> **Problem to solve**
An exact copy of all the data is needed, with every picture left out.
[Recorded data Boundary: Start]
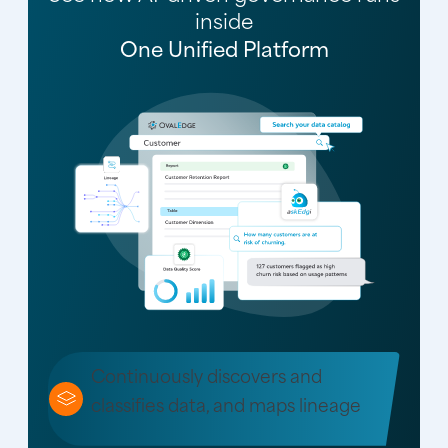
inside
One Unified Platform
Continuously discovers and
classifies data, and maps lineage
[Recorded data Boundary: End]
> **Expected answer**
inside
One Unified Platform
Continuously discovers and
classifies data, and maps lineage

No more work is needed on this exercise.